WHAT TO DO = Your answer should consist of the lines in the following data that contain "section".

Page layout parsing data =
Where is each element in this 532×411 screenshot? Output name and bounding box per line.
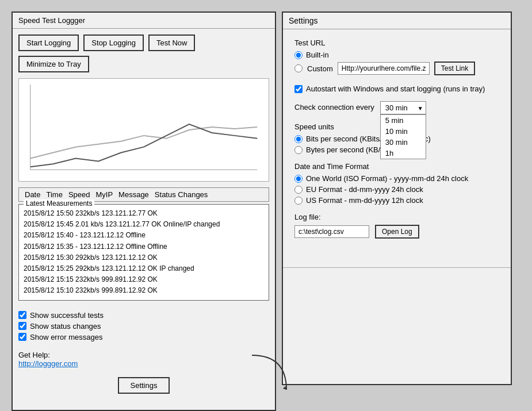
toolbar: Start Logging Stop Logging Test Now Mini… xyxy=(13,29,275,78)
bytes-per-second-radio[interactable] xyxy=(294,146,303,154)
main-window-title: Speed Test Loggger xyxy=(13,13,275,29)
dropdown-selected-value: 30 min xyxy=(385,103,408,112)
dropdown-option[interactable]: 10 min xyxy=(381,126,426,137)
table-row: 2015/8/12 15:45 2.01 kb/s 123.121.12.77 … xyxy=(24,219,264,230)
show-status-checkbox[interactable] xyxy=(18,322,26,330)
iso-format-radio[interactable] xyxy=(294,175,303,183)
col-speed: Speed xyxy=(68,190,90,199)
table-row: 2015/8/12 15:15 232kb/s 999.891.12.92 OK xyxy=(24,274,264,285)
col-status-changes: Status Changes xyxy=(155,190,208,199)
minimize-to-tray-button[interactable]: Minimize to Tray xyxy=(18,56,89,72)
date-format-label: Date and Time Format xyxy=(294,162,499,171)
autostart-checkbox[interactable] xyxy=(294,85,303,93)
checkboxes-area: Show successful tests Show status change… xyxy=(13,306,275,346)
custom-label: Custom xyxy=(307,64,333,73)
built-in-label: Built-in xyxy=(306,51,329,59)
custom-radio[interactable] xyxy=(294,64,303,72)
dropdown-option[interactable]: 1h xyxy=(381,148,426,159)
show-successful-checkbox[interactable] xyxy=(18,311,26,319)
dropdown-option[interactable]: 5 min xyxy=(381,115,426,126)
measurements-box: Latest Measurements 2015/8/12 15:50 232k… xyxy=(18,204,269,301)
bits-per-second-radio[interactable] xyxy=(294,135,303,143)
custom-url-input[interactable] xyxy=(338,62,430,75)
built-in-radio-row: Built-in xyxy=(294,51,499,59)
settings-button-area: Settings xyxy=(13,372,275,398)
help-link[interactable]: http://loggger.com xyxy=(18,359,78,368)
built-in-radio[interactable] xyxy=(294,51,303,59)
check-connection-row: Check connection every 30 min ▼ 5 min10 … xyxy=(294,101,499,114)
settings-divider-bottom xyxy=(283,267,511,285)
us-format-radio[interactable] xyxy=(294,197,303,205)
date-format-section: Date and Time Format One World (ISO Form… xyxy=(294,162,499,205)
help-area: Get Help: http://loggger.com xyxy=(13,346,275,372)
iso-format-label: One World (ISO Format) - yyyy-mm-dd 24h … xyxy=(306,174,468,183)
show-errors-checkbox-label[interactable]: Show error messages xyxy=(18,333,269,341)
show-errors-checkbox[interactable] xyxy=(18,333,26,341)
test-url-section: Test URL Built-in Custom Test Link xyxy=(294,39,499,75)
stop-logging-button[interactable]: Stop Logging xyxy=(83,34,144,51)
col-message: Message xyxy=(118,190,149,199)
settings-panel-title: Settings xyxy=(283,13,511,29)
settings-button[interactable]: Settings xyxy=(118,377,170,394)
log-file-input[interactable] xyxy=(294,225,369,238)
main-window: Speed Test Loggger Start Logging Stop Lo… xyxy=(12,11,276,411)
test-url-label: Test URL xyxy=(294,39,499,47)
show-status-checkbox-label[interactable]: Show status changes xyxy=(18,322,269,331)
log-file-label: Log file: xyxy=(294,213,499,221)
iso-format-row: One World (ISO Format) - yyyy-mm-dd 24h … xyxy=(294,174,499,183)
table-row: 2015/8/12 15:40 - 123.121.12.12 Offline xyxy=(24,230,264,241)
speed-chart xyxy=(18,78,269,182)
table-row: 2015/8/12 15:25 292kb/s 123.121.12.12 OK… xyxy=(24,263,264,274)
table-row: 2015/8/12 15:30 292kb/s 123.121.12.12 OK xyxy=(24,252,264,263)
open-log-button[interactable]: Open Log xyxy=(375,225,419,239)
settings-body: Test URL Built-in Custom Test Link Autos… xyxy=(283,29,511,256)
show-successful-checkbox-label[interactable]: Show successful tests xyxy=(18,311,269,320)
col-time: Time xyxy=(46,190,62,199)
help-label: Get Help: xyxy=(18,351,50,359)
table-row: 2015/8/12 15:10 232kb/s 999.891.12.92 OK xyxy=(24,285,264,296)
chevron-down-icon: ▼ xyxy=(418,105,423,111)
col-myip: MyIP xyxy=(95,190,113,199)
table-row: 2015/8/12 15:35 - 123.121.12.12 Offline … xyxy=(24,241,264,252)
test-link-button[interactable]: Test Link xyxy=(434,62,475,75)
col-date: Date xyxy=(25,190,40,199)
eu-format-row: EU Format - dd-mm-yyyy 24h clock xyxy=(294,185,499,194)
log-file-section: Log file: Open Log xyxy=(294,213,499,239)
svg-marker-2 xyxy=(283,386,286,390)
dropdown-option[interactable]: 30 min xyxy=(381,137,426,148)
table-row: 2015/8/12 15:50 232kb/s 123.121.12.77 OK xyxy=(24,208,264,219)
eu-format-radio[interactable] xyxy=(294,186,303,194)
log-file-row: Open Log xyxy=(294,225,499,239)
start-logging-button[interactable]: Start Logging xyxy=(18,34,79,51)
us-format-label: US Format - mm-dd-yyyy 12h clock xyxy=(306,196,423,205)
autostart-row: Autostart with Windows and start logging… xyxy=(294,84,499,93)
us-format-row: US Format - mm-dd-yyyy 12h clock xyxy=(294,196,499,205)
eu-format-label: EU Format - dd-mm-yyyy 24h clock xyxy=(306,185,423,194)
dropdown-list: 5 min10 min30 min1h xyxy=(380,114,426,159)
autostart-label: Autostart with Windows and start logging… xyxy=(306,84,485,93)
show-status-label: Show status changes xyxy=(30,322,101,331)
check-connection-dropdown[interactable]: 30 min ▼ 5 min10 min30 min1h xyxy=(380,101,426,114)
check-connection-label: Check connection every xyxy=(294,101,374,112)
settings-panel: Settings Test URL Built-in Custom Test L… xyxy=(282,11,512,385)
measurements-box-title: Latest Measurements xyxy=(24,199,94,208)
test-now-button[interactable]: Test Now xyxy=(148,34,195,51)
show-successful-label: Show successful tests xyxy=(30,311,104,320)
dropdown-header[interactable]: 30 min ▼ xyxy=(380,101,426,114)
show-errors-label: Show error messages xyxy=(30,333,102,341)
custom-radio-row: Custom Test Link xyxy=(294,62,499,75)
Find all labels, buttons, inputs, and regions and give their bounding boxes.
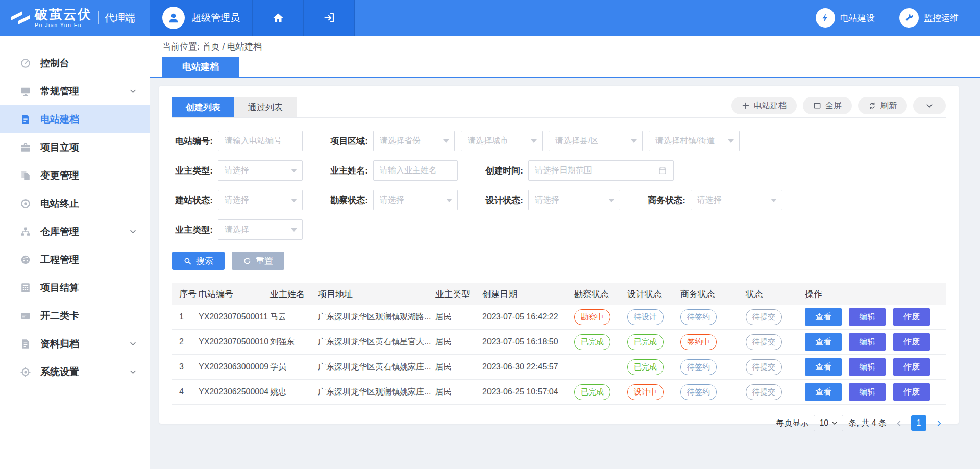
sidebar-item-warehouse-mgmt[interactable]: 仓库管理 [0,217,150,245]
reset-button[interactable]: 重置 [232,252,284,270]
void-button[interactable]: 作废 [893,308,930,326]
briefcase-icon [19,141,32,154]
station-filing-panel: 创建列表 通过列表 电站建档 全屏 刷新 [159,86,959,424]
business-status-badge: 待签约 [680,359,717,375]
calculator-icon [19,282,32,294]
table-row: 3 YX2023063000009 学员 广东深圳龙华区黄石镇姚家庄... 居民… [172,355,946,380]
void-button[interactable]: 作废 [893,333,930,351]
lightning-icon [820,13,830,23]
design-status-select[interactable]: 请选择 [528,190,620,210]
station-code-input[interactable]: 请输入电站编号 [218,131,303,151]
create-time-label: 创建时间: [482,165,528,177]
wrench-icon [904,13,914,23]
caret-down-icon [446,199,452,202]
breadcrumb-label: 当前位置: [162,41,200,53]
view-button[interactable]: 查看 [805,308,842,326]
home-icon [272,12,284,24]
logout-button[interactable] [304,0,355,36]
owner-type2-select[interactable]: 请选择 [218,219,303,240]
panel-toolbar: 电站建档 全屏 刷新 [731,97,946,114]
breadcrumb-path[interactable]: 首页 / 电站建档 [203,41,262,53]
sidebar-item-console[interactable]: 控制台 [0,49,150,77]
user-name: 超级管理员 [191,11,240,24]
fullscreen-button[interactable]: 全屏 [803,97,852,114]
caret-down-icon [291,169,297,172]
edit-button[interactable]: 编辑 [849,308,886,326]
caret-down-icon [291,199,297,202]
prev-page-button[interactable] [892,416,906,430]
total-count-label: 条, 共 4 条 [848,418,887,429]
sidebar-item-open-class2-card[interactable]: 开二类卡 [0,302,150,330]
station-table: 序号 电站编号 业主姓名 项目地址 业主类型 创建日期 勘察状态 设计状态 商务… [172,283,946,405]
brand-title: 破茧云伏 [35,8,92,21]
survey-status-badge: 勘察中 [574,309,610,325]
table-row: 2 YX2023070500010 刘强东 广东深圳龙华区黄石镇星官大... 居… [172,330,946,355]
build-status-label: 建站状态: [172,194,218,206]
user-menu[interactable]: 超级管理员 [150,0,253,36]
owner-type-select[interactable]: 请选择 [218,160,303,181]
tab-passed-list[interactable]: 通过列表 [234,97,297,117]
refresh-button[interactable]: 刷新 [858,97,907,114]
owner-name-input[interactable]: 请输入业主姓名 [373,160,458,181]
caret-down-icon [728,139,734,143]
owner-type2-label: 业主类型: [172,224,218,236]
tab-create-list[interactable]: 创建列表 [172,97,234,117]
gauge-icon [19,57,32,69]
edit-button[interactable]: 编辑 [849,333,886,351]
card-icon [19,310,32,322]
refresh-icon [868,102,876,110]
sidebar-item-change-mgmt[interactable]: 变更管理 [0,161,150,189]
edit-button[interactable]: 编辑 [849,358,886,376]
edit-button[interactable]: 编辑 [849,383,886,401]
void-button[interactable]: 作废 [893,383,930,401]
page-tab-station-filing[interactable]: 电站建档 [162,57,239,77]
calendar-icon [658,166,667,175]
chevron-down-icon [129,340,137,348]
sidebar-item-label: 开二类卡 [40,309,79,323]
build-status-select[interactable]: 请选择 [218,190,303,210]
document-icon [19,113,32,126]
avatar [162,7,185,29]
search-button[interactable]: 搜索 [172,252,225,270]
quick-link-monitor-ops[interactable]: 监控运维 [899,8,959,28]
chevron-left-icon [895,419,903,427]
sidebar-item-engineering-mgmt[interactable]: 工程管理 [0,245,150,274]
status-badge: 待提交 [746,384,782,400]
sidebar-item-label: 系统设置 [40,365,79,379]
quick-link-station-build[interactable]: 电站建设 [816,8,875,28]
page-number-current[interactable]: 1 [911,415,926,431]
town-select[interactable]: 请选择村镇/街道 [649,131,740,151]
pages-icon [19,169,32,182]
status-badge: 待提交 [746,359,782,375]
business-status-select[interactable]: 请选择 [691,190,782,210]
view-button[interactable]: 查看 [805,383,842,401]
next-page-button[interactable] [932,416,946,430]
per-page-select[interactable]: 10 [814,415,843,431]
business-status-badge: 签约中 [680,334,717,350]
view-button[interactable]: 查看 [805,333,842,351]
search-icon [183,257,192,265]
collapse-button[interactable] [913,97,946,114]
sidebar-item-general-mgmt[interactable]: 常规管理 [0,77,150,105]
sidebar-item-data-archive[interactable]: 资料归档 [0,330,150,358]
create-station-filing-button[interactable]: 电站建档 [731,97,797,114]
business-status-badge: 待签约 [680,384,717,400]
province-select[interactable]: 请选择省份 [373,131,455,151]
sidebar-item-station-filing[interactable]: 电站建档 [0,105,150,133]
dashboard-icon [19,254,32,266]
survey-status-label: 勘察状态: [327,194,373,206]
create-time-range-input[interactable]: 请选择日期范围 [528,160,674,181]
city-select[interactable]: 请选择城市 [461,131,543,151]
county-select[interactable]: 请选择县/区 [549,131,643,151]
home-button[interactable] [253,0,304,36]
view-button[interactable]: 查看 [805,358,842,376]
survey-status-select[interactable]: 请选择 [373,190,458,210]
sidebar-item-system-settings[interactable]: 系统设置 [0,358,150,386]
sidebar-item-project-initiation[interactable]: 项目立项 [0,133,150,161]
caret-down-icon [291,228,297,232]
sidebar-item-project-settlement[interactable]: 项目结算 [0,274,150,302]
sidebar-item-station-termination[interactable]: 电站终止 [0,189,150,217]
sidebar-item-label: 项目立项 [40,141,79,154]
void-button[interactable]: 作废 [893,358,930,376]
table-row: 1 YX2023070500011 马云 广东深圳龙华区观澜镇观湖路... 居民… [172,305,946,330]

RESULT =
date-format-section: Date and Time Format One World (ISO Form… xyxy=(294,162,499,205)
test-url-section: Test URL Built-in Custom Test Link xyxy=(294,39,499,75)
log-file-section: Log file: Open Log xyxy=(294,213,499,239)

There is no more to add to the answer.